[[ Information provided, beginning ]]

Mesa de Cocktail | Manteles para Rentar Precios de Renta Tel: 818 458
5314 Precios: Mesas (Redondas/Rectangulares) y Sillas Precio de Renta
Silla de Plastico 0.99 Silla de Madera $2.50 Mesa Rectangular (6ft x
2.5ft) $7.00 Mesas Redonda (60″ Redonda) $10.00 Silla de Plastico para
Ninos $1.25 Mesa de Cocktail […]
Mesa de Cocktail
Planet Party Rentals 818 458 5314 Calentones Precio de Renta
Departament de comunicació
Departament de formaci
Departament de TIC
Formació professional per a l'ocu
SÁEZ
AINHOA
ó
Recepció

[[ Information provided, end ]]
[[ Information provided, beginning ]]

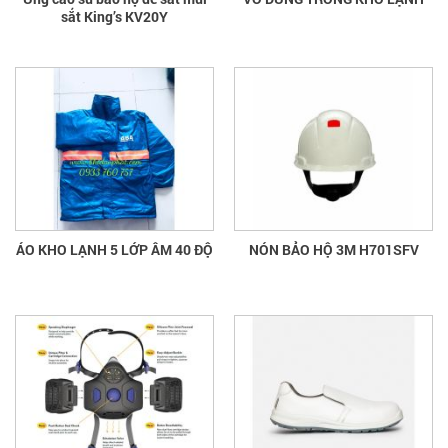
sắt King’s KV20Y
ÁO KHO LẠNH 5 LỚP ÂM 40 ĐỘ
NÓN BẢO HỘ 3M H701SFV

[[ Information provided, end ]]
[[ Information provided, beginning ]]

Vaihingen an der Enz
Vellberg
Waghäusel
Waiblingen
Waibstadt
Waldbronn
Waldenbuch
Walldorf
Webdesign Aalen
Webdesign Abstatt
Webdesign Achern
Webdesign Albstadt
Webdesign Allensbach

[[ Information provided, end ]]

Description of the task. All that is wanted is a faithful reproduction of the line above with "sắt King’s KV20Y", the line with "NÓN BẢO HỘ 3M H701SFV", and every line in between.

Written response.
sắt King’s KV20Y
ÁO KHO LẠNH 5 LỚP ÂM 40 ĐỘ
NÓN BẢO HỘ 3M H701SFV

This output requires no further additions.